# How do I calculate how much tax I owe on rental property ?



## DoingMyBest (8 Mar 2011)

Hi, I rented my house out from 2001 to 2007 inclusive. I lived at home with my parents while I was renting my house. I have already paid the tax on the rental income for 2007 and 2006. I am going to do a submission to the revenue for 2005 to 2001. I am just wondering how I can calculate what I owe for those years? I know the total rental income I collected, the mortgage interest that I paid, and all the expenses that I had related to the property. Do I simply subtract one from the other and calculate the tax at the higher rate ? Is there any allowance available as well ? Another point to make is that I never registered with the PRTB for this property


----------



## mandelbrot (8 Mar 2011)

DoingMyBest said:


> Hi, I rented my house out from 2001 to 2007 inclusive. I lived at home with my parents while I was renting my house. I have already paid the tax on the rental income for 2007 and 2006. I am going to do a submission to the revenue for 2005 to 2001. I am just wondering how I can calculate what I owe for those years? I know the total rental income I collected, the mortgage interest that I paid, and all the expenses that I had related to the property. Do I simply subtract one from the other and calculate the tax at the higher rate ? Is there any allowance available as well ? Another point to make is that I never registered with the PRTB for this property



Oh dear.

I don't want to cause further alarm, but have you considered the possibility of a Stamp Duty liability (if you claimed first time buyers exemption).

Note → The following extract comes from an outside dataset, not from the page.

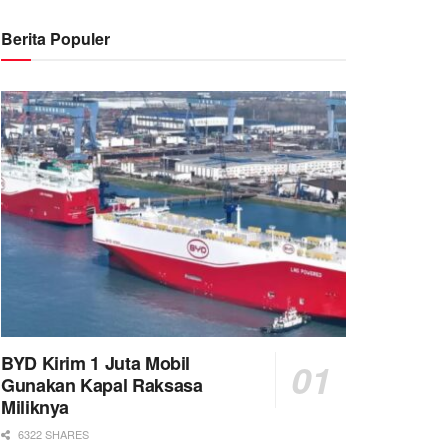
Berita Populer
BYD Kirim 1 Juta Mobil
Gunakan Kapal Raksasa
Miliknya
6322 SHARES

Also if you claimed tax relief (which became tax relief at source around 2002 against your mortgage interest, then you will be liable to repay that as well.

And unless you are registered with the PRTB you are not entitled to deduct the interest on the mortgage as a cost against your rental income. You can register retrospectively, and it will cost you €140 per tenancy (I think), and strictly speaking you should have registered each individual tenancy...


----------



## DoingMyBest (8 Mar 2011)

Thanks Mandelbrot. There was only one tenant in the house for the whole term. I purchased the house in 2000. I lived in it for the first year before I rented it out. Does this make any difference to whether I have to give back the first time buyers grant or not ?


----------



## Knuttell (8 Mar 2011)

DoingMyBest said:


> I purchased the house in 2000. I lived in it for the first year before I rented it out. Does this make any difference to whether I have to give back the first time buyers grant or not ?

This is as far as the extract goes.